**REQUIRED WORK**
Only the text belongs in the copy. Transcribe the data exactly and drop any pictures.

Segment Start: RECORDED INFORMATION

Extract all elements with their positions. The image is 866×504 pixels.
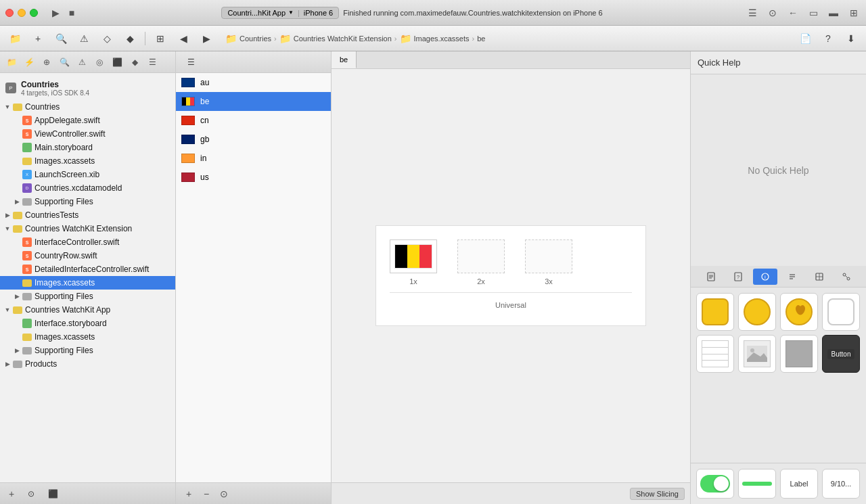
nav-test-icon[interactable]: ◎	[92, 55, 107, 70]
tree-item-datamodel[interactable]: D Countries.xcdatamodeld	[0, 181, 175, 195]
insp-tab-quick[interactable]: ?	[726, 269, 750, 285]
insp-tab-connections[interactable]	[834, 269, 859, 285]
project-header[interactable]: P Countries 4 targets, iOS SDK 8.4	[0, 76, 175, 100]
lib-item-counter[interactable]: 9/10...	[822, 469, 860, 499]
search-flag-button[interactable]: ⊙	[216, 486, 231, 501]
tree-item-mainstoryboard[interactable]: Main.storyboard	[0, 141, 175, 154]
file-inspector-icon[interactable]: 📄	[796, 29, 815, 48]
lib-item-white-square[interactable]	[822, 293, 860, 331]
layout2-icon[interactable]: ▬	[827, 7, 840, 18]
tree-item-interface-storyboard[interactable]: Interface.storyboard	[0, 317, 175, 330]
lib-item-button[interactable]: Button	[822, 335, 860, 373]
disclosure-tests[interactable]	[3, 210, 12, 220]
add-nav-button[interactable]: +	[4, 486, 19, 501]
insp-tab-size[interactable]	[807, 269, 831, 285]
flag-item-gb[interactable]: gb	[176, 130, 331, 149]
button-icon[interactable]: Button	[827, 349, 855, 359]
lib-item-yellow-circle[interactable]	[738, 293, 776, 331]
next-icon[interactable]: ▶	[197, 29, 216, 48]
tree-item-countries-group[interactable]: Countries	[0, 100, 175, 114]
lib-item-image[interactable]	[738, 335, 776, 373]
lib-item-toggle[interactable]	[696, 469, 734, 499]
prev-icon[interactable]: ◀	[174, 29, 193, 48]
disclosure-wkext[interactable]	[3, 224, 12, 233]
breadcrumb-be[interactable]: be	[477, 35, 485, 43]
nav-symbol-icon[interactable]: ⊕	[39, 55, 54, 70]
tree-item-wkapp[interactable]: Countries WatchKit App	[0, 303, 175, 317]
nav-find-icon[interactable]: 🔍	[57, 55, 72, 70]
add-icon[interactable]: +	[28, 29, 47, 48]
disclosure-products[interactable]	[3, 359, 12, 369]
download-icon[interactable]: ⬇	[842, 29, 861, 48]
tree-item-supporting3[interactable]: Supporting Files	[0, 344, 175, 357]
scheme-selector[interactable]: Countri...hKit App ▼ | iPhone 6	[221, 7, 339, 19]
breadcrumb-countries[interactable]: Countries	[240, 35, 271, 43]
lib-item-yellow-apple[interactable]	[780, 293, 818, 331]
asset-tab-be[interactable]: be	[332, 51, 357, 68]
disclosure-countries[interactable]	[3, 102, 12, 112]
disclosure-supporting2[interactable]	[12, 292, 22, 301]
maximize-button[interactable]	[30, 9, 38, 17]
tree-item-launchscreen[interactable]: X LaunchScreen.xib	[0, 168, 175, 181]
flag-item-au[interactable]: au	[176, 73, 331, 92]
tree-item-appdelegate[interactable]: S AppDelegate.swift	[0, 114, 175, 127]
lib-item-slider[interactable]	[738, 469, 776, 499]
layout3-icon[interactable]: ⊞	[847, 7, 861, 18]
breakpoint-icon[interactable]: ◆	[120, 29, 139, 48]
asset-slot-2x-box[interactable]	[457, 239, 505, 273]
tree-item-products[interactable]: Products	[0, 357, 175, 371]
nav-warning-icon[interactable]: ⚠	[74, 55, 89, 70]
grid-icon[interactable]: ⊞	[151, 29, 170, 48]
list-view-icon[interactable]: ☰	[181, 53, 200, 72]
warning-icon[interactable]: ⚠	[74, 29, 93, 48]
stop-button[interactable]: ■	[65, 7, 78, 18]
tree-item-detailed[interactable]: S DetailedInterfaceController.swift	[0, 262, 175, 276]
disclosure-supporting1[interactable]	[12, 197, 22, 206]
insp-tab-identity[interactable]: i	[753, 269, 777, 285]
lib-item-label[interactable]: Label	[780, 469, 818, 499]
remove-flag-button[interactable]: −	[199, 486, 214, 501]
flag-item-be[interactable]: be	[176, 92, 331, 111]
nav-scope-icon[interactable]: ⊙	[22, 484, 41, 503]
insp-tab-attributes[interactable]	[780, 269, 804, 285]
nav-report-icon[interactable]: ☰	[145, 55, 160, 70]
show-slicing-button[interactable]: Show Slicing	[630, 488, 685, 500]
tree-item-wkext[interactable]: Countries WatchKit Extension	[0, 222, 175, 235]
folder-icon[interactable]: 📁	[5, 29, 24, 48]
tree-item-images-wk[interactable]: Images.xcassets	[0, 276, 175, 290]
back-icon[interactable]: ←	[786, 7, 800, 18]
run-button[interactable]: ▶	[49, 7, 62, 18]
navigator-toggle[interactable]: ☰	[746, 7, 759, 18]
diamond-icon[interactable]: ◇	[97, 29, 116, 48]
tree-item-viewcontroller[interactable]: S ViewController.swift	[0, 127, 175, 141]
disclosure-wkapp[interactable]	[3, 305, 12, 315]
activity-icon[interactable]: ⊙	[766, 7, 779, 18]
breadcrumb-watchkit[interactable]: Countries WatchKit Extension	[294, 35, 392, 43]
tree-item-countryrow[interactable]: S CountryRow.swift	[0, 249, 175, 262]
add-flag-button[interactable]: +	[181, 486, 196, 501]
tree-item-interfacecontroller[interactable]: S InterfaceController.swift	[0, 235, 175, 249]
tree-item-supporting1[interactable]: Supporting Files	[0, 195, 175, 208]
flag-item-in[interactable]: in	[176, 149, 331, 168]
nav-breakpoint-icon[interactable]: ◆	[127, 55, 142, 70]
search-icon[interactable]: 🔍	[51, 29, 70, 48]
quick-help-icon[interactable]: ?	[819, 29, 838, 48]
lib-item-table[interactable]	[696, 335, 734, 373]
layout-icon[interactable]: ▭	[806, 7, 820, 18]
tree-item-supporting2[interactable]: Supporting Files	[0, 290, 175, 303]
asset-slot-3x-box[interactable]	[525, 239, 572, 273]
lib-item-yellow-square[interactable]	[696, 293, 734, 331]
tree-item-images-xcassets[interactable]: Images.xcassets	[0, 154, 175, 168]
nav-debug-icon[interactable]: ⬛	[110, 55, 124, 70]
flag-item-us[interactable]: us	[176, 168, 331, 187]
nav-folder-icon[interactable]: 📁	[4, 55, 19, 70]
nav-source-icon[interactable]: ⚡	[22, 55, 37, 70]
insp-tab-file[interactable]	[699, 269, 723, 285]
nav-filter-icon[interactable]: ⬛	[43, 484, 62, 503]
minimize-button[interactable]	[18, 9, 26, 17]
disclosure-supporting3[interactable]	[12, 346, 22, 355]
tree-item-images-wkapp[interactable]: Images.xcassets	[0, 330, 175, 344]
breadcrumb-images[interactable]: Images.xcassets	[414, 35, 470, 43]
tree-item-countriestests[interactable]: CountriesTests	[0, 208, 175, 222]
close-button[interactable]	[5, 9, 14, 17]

Segment End: RECORDED INFORMATION

**PROBLEM SOLUTION**
Extract all elements with their positions. The image is 866×504 pixels.
nav-test-icon[interactable]: ◎	[92, 55, 107, 70]
tree-item-datamodel[interactable]: D Countries.xcdatamodeld	[0, 181, 175, 195]
insp-tab-quick[interactable]: ?	[726, 269, 750, 285]
insp-tab-connections[interactable]	[834, 269, 859, 285]
project-header[interactable]: P Countries 4 targets, iOS SDK 8.4	[0, 76, 175, 100]
lib-item-counter[interactable]: 9/10...	[822, 469, 860, 499]
search-flag-button[interactable]: ⊙	[216, 486, 231, 501]
tree-item-mainstoryboard[interactable]: Main.storyboard	[0, 141, 175, 154]
file-inspector-icon[interactable]: 📄	[796, 29, 815, 48]
lib-item-white-square[interactable]	[822, 293, 860, 331]
layout2-icon[interactable]: ▬	[827, 7, 840, 18]
tree-item-interface-storyboard[interactable]: Interface.storyboard	[0, 317, 175, 330]
lib-item-button[interactable]: Button	[822, 335, 860, 373]
disclosure-tests[interactable]	[3, 210, 12, 220]
add-nav-button[interactable]: +	[4, 486, 19, 501]
insp-tab-size[interactable]	[807, 269, 831, 285]
flag-item-gb[interactable]: gb	[176, 130, 331, 149]
button-icon[interactable]: Button	[827, 349, 855, 359]
lib-item-yellow-circle[interactable]	[738, 293, 776, 331]
next-icon[interactable]: ▶	[197, 29, 216, 48]
tree-item-countries-group[interactable]: Countries	[0, 100, 175, 114]
lib-item-image[interactable]	[738, 335, 776, 373]
lib-item-toggle[interactable]	[696, 469, 734, 499]
prev-icon[interactable]: ◀	[174, 29, 193, 48]
disclosure-wkext[interactable]	[3, 224, 12, 233]
breadcrumb-be[interactable]: be	[477, 35, 485, 43]
nav-symbol-icon[interactable]: ⊕	[39, 55, 54, 70]
tree-item-wkapp[interactable]: Countries WatchKit App	[0, 303, 175, 317]
nav-find-icon[interactable]: 🔍	[57, 55, 72, 70]
add-icon[interactable]: +	[28, 29, 47, 48]
disclosure-products[interactable]	[3, 359, 12, 369]
download-icon[interactable]: ⬇	[842, 29, 861, 48]
tree-item-supporting3[interactable]: Supporting Files	[0, 344, 175, 357]
scheme-selector[interactable]: Countri...hKit App ▼ | iPhone 6	[221, 7, 339, 19]
breadcrumb-countries[interactable]: Countries	[240, 35, 271, 43]
lib-item-yellow-apple[interactable]	[780, 293, 818, 331]
asset-tab-be[interactable]: be	[332, 51, 357, 68]
disclosure-countries[interactable]	[3, 102, 12, 112]
disclosure-supporting2[interactable]	[12, 292, 22, 301]
maximize-button[interactable]	[30, 9, 38, 17]
tree-item-launchscreen[interactable]: X LaunchScreen.xib	[0, 168, 175, 181]
flag-item-au[interactable]: au	[176, 73, 331, 92]
tree-item-appdelegate[interactable]: S AppDelegate.swift	[0, 114, 175, 127]
lib-item-slider[interactable]	[738, 469, 776, 499]
layout3-icon[interactable]: ⊞	[847, 7, 861, 18]
breakpoint-icon[interactable]: ◆	[120, 29, 139, 48]
asset-slot-2x-box[interactable]	[457, 239, 505, 273]
tree-item-products[interactable]: Products	[0, 357, 175, 371]
nav-warning-icon[interactable]: ⚠	[74, 55, 89, 70]
grid-icon[interactable]: ⊞	[151, 29, 170, 48]
list-view-icon[interactable]: ☰	[181, 53, 200, 72]
warning-icon[interactable]: ⚠	[74, 29, 93, 48]
stop-button[interactable]: ■	[65, 7, 78, 18]
tree-item-detailed[interactable]: S DetailedInterfaceController.swift	[0, 262, 175, 276]
disclosure-supporting1[interactable]	[12, 197, 22, 206]
insp-tab-identity[interactable]: i	[753, 269, 777, 285]
lib-item-label[interactable]: Label	[780, 469, 818, 499]
remove-flag-button[interactable]: −	[199, 486, 214, 501]
flag-item-be[interactable]: be	[176, 92, 331, 111]
nav-scope-icon[interactable]: ⊙	[22, 484, 41, 503]
insp-tab-attributes[interactable]	[780, 269, 804, 285]
nav-report-icon[interactable]: ☰	[145, 55, 160, 70]
show-slicing-button[interactable]: Show Slicing	[630, 488, 685, 500]
tree-item-wkext[interactable]: Countries WatchKit Extension	[0, 222, 175, 235]
folder-icon[interactable]: 📁	[5, 29, 24, 48]
tree-item-images-wk[interactable]: Images.xcassets	[0, 276, 175, 290]
back-icon[interactable]: ←	[786, 7, 800, 18]
run-button[interactable]: ▶	[49, 7, 62, 18]
navigator-toggle[interactable]: ☰	[746, 7, 759, 18]
diamond-icon[interactable]: ◇	[97, 29, 116, 48]
tree-item-viewcontroller[interactable]: S ViewController.swift	[0, 127, 175, 141]
disclosure-wkapp[interactable]	[3, 305, 12, 315]
activity-icon[interactable]: ⊙	[766, 7, 779, 18]
breadcrumb-watchkit[interactable]: Countries WatchKit Extension	[294, 35, 392, 43]
tree-item-countryrow[interactable]: S CountryRow.swift	[0, 249, 175, 262]
add-flag-button[interactable]: +	[181, 486, 196, 501]
tree-item-interfacecontroller[interactable]: S InterfaceController.swift	[0, 235, 175, 249]
tree-item-supporting1[interactable]: Supporting Files	[0, 195, 175, 208]
flag-item-in[interactable]: in	[176, 149, 331, 168]
nav-breakpoint-icon[interactable]: ◆	[127, 55, 142, 70]
search-icon[interactable]: 🔍	[51, 29, 70, 48]
quick-help-icon[interactable]: ?	[819, 29, 838, 48]
lib-item-table[interactable]	[696, 335, 734, 373]
layout-icon[interactable]: ▭	[806, 7, 820, 18]
tree-item-supporting2[interactable]: Supporting Files	[0, 290, 175, 303]
asset-slot-3x-box[interactable]	[525, 239, 572, 273]
lib-item-yellow-square[interactable]	[696, 293, 734, 331]
tree-item-images-xcassets[interactable]: Images.xcassets	[0, 154, 175, 168]
nav-debug-icon[interactable]: ⬛	[110, 55, 124, 70]
flag-item-us[interactable]: us	[176, 168, 331, 187]
nav-folder-icon[interactable]: 📁	[4, 55, 19, 70]
nav-source-icon[interactable]: ⚡	[22, 55, 37, 70]
insp-tab-file[interactable]	[699, 269, 723, 285]
nav-filter-icon[interactable]: ⬛	[43, 484, 62, 503]
minimize-button[interactable]	[18, 9, 26, 17]
disclosure-supporting3[interactable]	[12, 346, 22, 355]
tree-item-images-wkapp[interactable]: Images.xcassets	[0, 330, 175, 344]
breadcrumb-images[interactable]: Images.xcassets	[414, 35, 470, 43]
tree-item-countriestests[interactable]: CountriesTests	[0, 208, 175, 222]
close-button[interactable]	[5, 9, 14, 17]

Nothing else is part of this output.